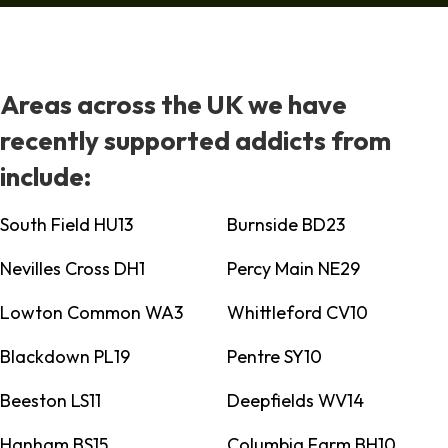
Areas across the UK we have
recently supported addicts from
include:
South Field HU13
Burnside BD23
Nevilles Cross DH1
Percy Main NE29
Lowton Common WA3
Whittleford CV10
Blackdown PL19
Pentre SY10
Beeston LS11
Deepfields WV14
Hanham BS15
Columbia Farm BH10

--

## PROBLEM STATEMENT
Every record above must be repeated exactly, with the pictures dropped.

## TASK OUTPUT
Areas across the UK we have
recently supported addicts from
include:
South Field HU13
Burnside BD23
Nevilles Cross DH1
Percy Main NE29
Lowton Common WA3
Whittleford CV10
Blackdown PL19
Pentre SY10
Beeston LS11
Deepfields WV14
Hanham BS15
Columbia Farm BH10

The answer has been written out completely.